I compiler option to suppress line number information in panic messages has been discussed. It might convert all compiler-generated panics to no or 1-argument lang item calls.
-C lto makes a huge difference. I actually must build with either -C lto or the --gc-sections linker option. With neither option, I believe I'd include the entire libcore content with my binary, which is far too big. I can't easily confirm that right now, because it doesn't link -- libcore needs floating-point routines like pow, which are unresolved references.
-s just strips the symbol table, which I already omit from my binary. (I use rustc to produce a staticlib, then gold to link, then objcopy to extract just the text/data sections.)
Each higher opt-level produces slightly larger code. (For these numbers, I am pulling in the panic formatting code. I'm also passing these rustc arguments: --target i686-unknown-linux-gnu -C target-cpu=i386 -C relocation-model=static -C llvm-args=-rotation-max-header-size=0)
-C lto -C opt-level=1 generates a 14548 byte binary.
-C lto -C opt-level=2 generates a 15181 byte binary.
-C lto -C opt-level=3 generates a 15213 byte binary.
I added an experimental -C size-opt-level=[012] flag to my local compiler. Using that flag (and assuming I rebuild libcore with the flag), I see these numbers:
I massively reduced code size by replacing &str with &&str throughout my code. &str is a tuple of pointer and length, whereas &&str is a word-sized reference to said tuple. Building with panic formatting hacked out and with -C lto -C opt-level=2, the change reduced the size from 9289 to 7673 bytes (a 17.4% reduction). I'm not sure what to make of this -- I assumed &str was idiomatic; does the compiler/ABI need optimizing?
&str is definitely idiomatic. It's just a tradeoff. Having the best performance often means taking more space and Rust is usually optimized in that direction.
If it helps take up less space then passing &&str to the panic functions could make sense as its the slow path.

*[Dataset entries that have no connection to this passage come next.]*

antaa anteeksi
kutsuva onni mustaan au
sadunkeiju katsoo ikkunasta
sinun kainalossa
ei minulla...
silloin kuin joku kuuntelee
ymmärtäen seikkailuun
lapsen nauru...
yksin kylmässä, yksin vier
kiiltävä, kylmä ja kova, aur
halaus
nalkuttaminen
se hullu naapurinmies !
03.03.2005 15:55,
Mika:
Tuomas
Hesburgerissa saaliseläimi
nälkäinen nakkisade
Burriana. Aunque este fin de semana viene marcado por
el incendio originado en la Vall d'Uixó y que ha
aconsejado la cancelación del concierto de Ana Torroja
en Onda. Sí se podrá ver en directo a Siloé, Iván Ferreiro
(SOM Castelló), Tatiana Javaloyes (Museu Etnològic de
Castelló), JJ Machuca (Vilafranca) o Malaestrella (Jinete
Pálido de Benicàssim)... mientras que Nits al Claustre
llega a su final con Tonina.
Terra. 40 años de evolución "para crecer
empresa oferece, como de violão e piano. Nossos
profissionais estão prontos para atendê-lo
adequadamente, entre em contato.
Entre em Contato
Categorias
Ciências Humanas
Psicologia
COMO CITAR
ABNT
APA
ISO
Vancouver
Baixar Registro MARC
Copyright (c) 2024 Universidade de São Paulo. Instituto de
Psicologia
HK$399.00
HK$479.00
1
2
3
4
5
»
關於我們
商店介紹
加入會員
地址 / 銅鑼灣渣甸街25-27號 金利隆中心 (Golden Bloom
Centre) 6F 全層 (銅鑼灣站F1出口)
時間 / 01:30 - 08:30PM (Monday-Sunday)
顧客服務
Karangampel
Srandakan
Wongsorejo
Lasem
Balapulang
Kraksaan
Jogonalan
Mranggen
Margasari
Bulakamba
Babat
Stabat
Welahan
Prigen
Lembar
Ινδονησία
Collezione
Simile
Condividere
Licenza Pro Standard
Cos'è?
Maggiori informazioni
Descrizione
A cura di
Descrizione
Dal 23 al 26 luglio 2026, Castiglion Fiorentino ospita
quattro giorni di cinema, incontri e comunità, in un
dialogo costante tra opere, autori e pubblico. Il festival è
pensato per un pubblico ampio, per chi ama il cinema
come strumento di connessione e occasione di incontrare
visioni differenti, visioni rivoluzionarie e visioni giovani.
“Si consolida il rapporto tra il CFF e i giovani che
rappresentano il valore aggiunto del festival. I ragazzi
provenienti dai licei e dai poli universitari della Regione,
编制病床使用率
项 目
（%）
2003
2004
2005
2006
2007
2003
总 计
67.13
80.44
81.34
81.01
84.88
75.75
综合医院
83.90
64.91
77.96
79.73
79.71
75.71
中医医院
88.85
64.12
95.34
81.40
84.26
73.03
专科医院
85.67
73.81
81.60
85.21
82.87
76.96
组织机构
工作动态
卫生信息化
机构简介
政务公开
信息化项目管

foo receives the address of a &str value. To call bar, foo makes a new &str value on the stack, then passes the address of that copy to bar. Why not pass the original address along?

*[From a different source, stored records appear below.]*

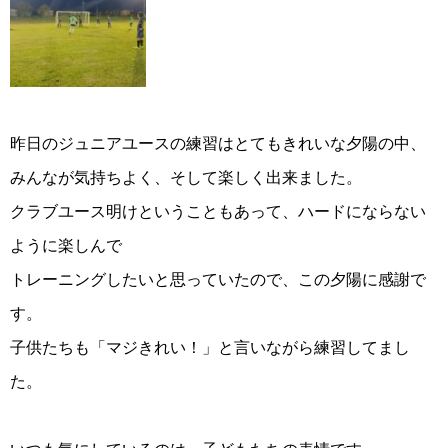
昨日のジュニアユースの練習はとてもきれいな夕陽の中、
みんなが気持ちよく、そして楽しく出来ました。
クラブユース明けということもあって、ハードにならない
ように楽しんで
トレーニングしたいと思っていたので、この夕陽に感謝で
す。
子供たちも「マジきれい！」と言いながら練習してまし
た。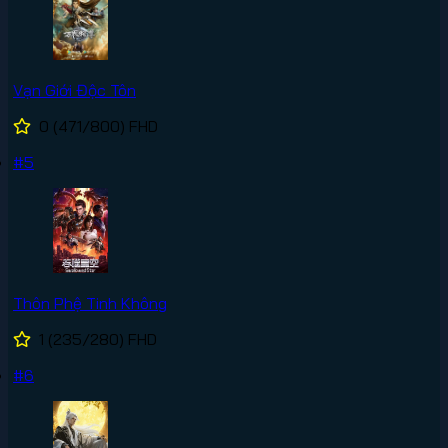
Vạn Giới Độc Tôn
0
(471/800)
FHD
#5
Thôn Phệ Tinh Không
1
(235/280)
FHD
#6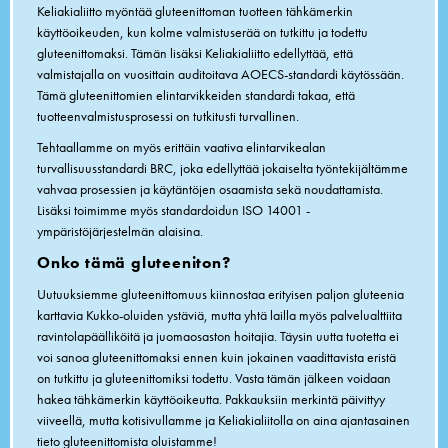
Keliakialiitto myöntää gluteenittoman tuotteen tähkämerkin
käyttöoikeuden, kun kolme valmistuserää on tutkittu ja todettu
gluteenittomaksi. Tämän lisäksi Keliakialiitto edellyttää, että
valmistajalla on vuosittain auditoitava AOECS-standardi käytössään.
Tämä gluteenittomien elintarvikkeiden standardi takaa, että
tuotteenvalmistusprosessi on tutkitusti turvallinen.
Tehtaallamme on myös erittäin vaativa elintarvikealan
turvallisuusstandardi BRC, joka edellyttää jokaiselta työntekijältämme
vahvaa prosessien ja käytäntöjen osaamista sekä noudattamista.
Lisäksi toimimme myös standardoidun ISO 14001 -
ympäristöjärjestelmän alaisina.
Onko tämä gluteeniton?
Uutuuksiemme gluteenittomuus kiinnostaa erityisen paljon gluteenia
karttavia Kukko-oluiden ystäviä, mutta yhtä lailla myös palvelualttiita
ravintolapäälliköitä ja juomaosaston hoitajia. Täysin uutta tuotetta ei
voi sanoa gluteenittomaksi ennen kuin jokainen vaadittavista eristä
on tutkittu ja gluteenittomiksi todettu. Vasta tämän jälkeen voidaan
hakea tähkämerkin käyttöoikeutta. Pakkauksiin merkintä päivittyy
viiveellä, mutta kotisivullamme ja Keliakialiitolla on aina ajantasainen
tieto gluteenittomista oluistamme!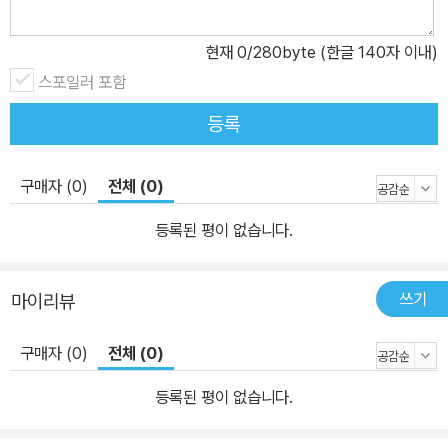
현재
0
/280byte (한글 140자 이내)
스포일러 포함
등록
구매자 (0)
전체 (0)
등록된 평이 없습니다.
쓰기
마이리뷰
구매자 (0)
전체 (0)
등록된 평이 없습니다.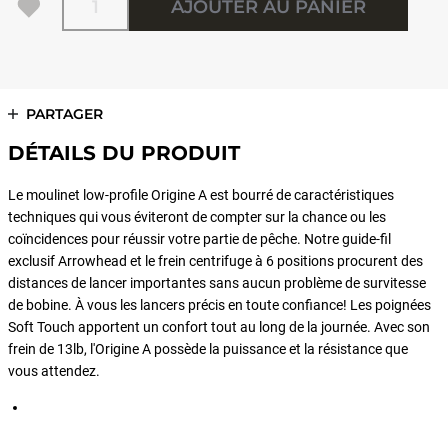
AJOUTER AU PANIER
PARTAGER
DÉTAILS DU PRODUIT
Le moulinet low-profile Origine A est bourré de caractéristiques
techniques qui vous éviteront de compter sur la chance ou les
coïncidences pour réussir votre partie de pêche. Notre guide-fil
exclusif Arrowhead et le frein centrifuge à 6 positions procurent des
distances de lancer importantes sans aucun problème de survitesse
de bobine. À vous les lancers précis en toute confiance! Les poignées
Soft Touch apportent un confort tout au long de la journée. Avec son
frein de 13lb, l'Origine A possède la puissance et la résistance que
vous attendez.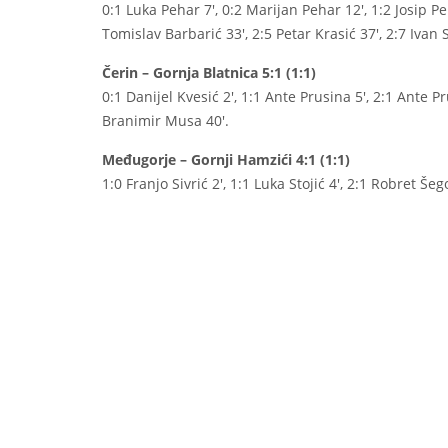
0:1 Luka Pehar 7′, 0:2 Marijan Pehar 12′, 1:2 Josip Pe
Tomislav Barbarić 33′, 2:5 Petar Krasić 37′, 2:7 Ivan S
Čerin – Gornja Blatnica 5:1 (1:1)
0:1 Danijel Kvesić 2′, 1:1 Ante Prusina 5′, 2:1 Ante P
Branimir Musa 40′.
Međugorje – Gornji Hamzići 4:1 (1:1)
1:0 Franjo Sivrić 2′, 1:1 Luka Stojić 4′, 2:1 Robret Šego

I suspect passing &Arguments instead of Arguments to the panic functions would also take less space. It actually used to be &Arguments, but it changed when format_args!(f, args) changed to f(format_args!(args)). I'm wondering why the type changed.

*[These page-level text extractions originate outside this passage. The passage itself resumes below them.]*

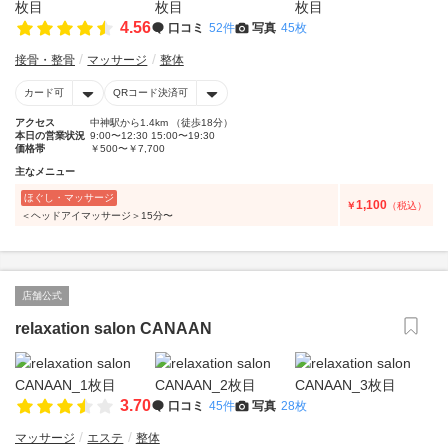
4.56
口コミ
52件
写真
45枚
接骨・整骨
マッサージ
整体
カード可
QRコード決済可
アクセス
中神駅から1.4km （徒歩18分）
本日の営業状況
9:00〜12:30 15:00〜19:30
価格帯
￥500〜￥7,700
主なメニュー
ほぐし・マッサージ
1,100
￥
（税込）
＜ヘッドアイマッサージ＞15分〜
店舗公式
relaxation salon CANAAN
3.70
口コミ
45件
写真
28枚
マッサージ
エステ
整体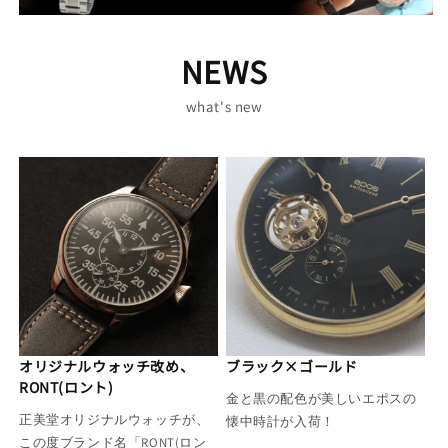
NEWS
what's new
オリジナルウォッチ改め、
ブラック×ゴールド
RONT(ロント)
金と黒の配色が美しいエポスの
正美堂オリジナルウォッチが、
懐中時計が入荷！
この度ブランド名「RONT(ロン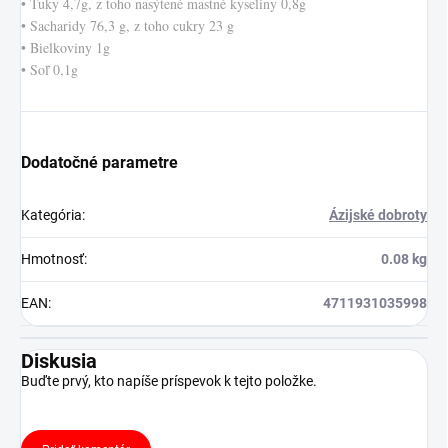
• Tuky 4,7g, z toho nasýtené mastné kyseliny 0,8g
• Sacharidy 76,3 g, z toho cukry 23 g
• Bielkoviny 1g
• Soľ 0,1g
Dodatočné parametre
Kategória
:
Ázijské dobroty
Hmotnosť
:
0.08 kg
EAN
:
4711931035998
Diskusia
Buďte prvý, kto napíše príspevok k tejto položke.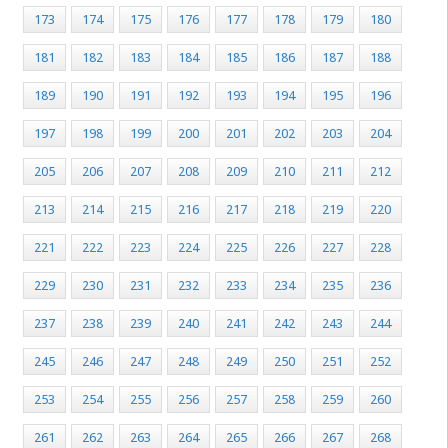
173
174
175
176
177
178
179
180
181
182
183
184
185
186
187
188
189
190
191
192
193
194
195
196
197
198
199
200
201
202
203
204
205
206
207
208
209
210
211
212
213
214
215
216
217
218
219
220
221
222
223
224
225
226
227
228
229
230
231
232
233
234
235
236
237
238
239
240
241
242
243
244
245
246
247
248
249
250
251
252
253
254
255
256
257
258
259
260
261
262
263
264
265
266
267
268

For my use case, the panics in libcore are at least as important as the compiler-generated ones. I'd also prefer to keep the file/line info and discard the format -- presumably the 1-argument lang item call keeps the format? Discarding all the arguments would be acceptable, but suboptimal.
I feel like there should be some way to optimize an option-less format argument to use simpler (and faster) versions of Formatter::{pad, pad_integral}. Maybe it requires changing the formatter traits. I'll experiment with it.
I was able to get the binary small enough. I think the panic system still creates too much overhead. (I'm accustomed to C and C++, which have "zero overhead.") The code is online at GitHub - rprichard/pcboot: BIOS-based boot menu and loader. The code isn't booted by GRUB; in theory, it would do something like GRUB. It's mostly unwritten, though, and I'm not actively working on it.
As this thread was resurrected, it should be mentioned that between when @ryanprichard opened this thread and now, the ABI was modified with respect to "fat pointers" (which &str is). The code fragment above with the strings now just does a tail-call in foo to bar. Just in case others are concerned about it.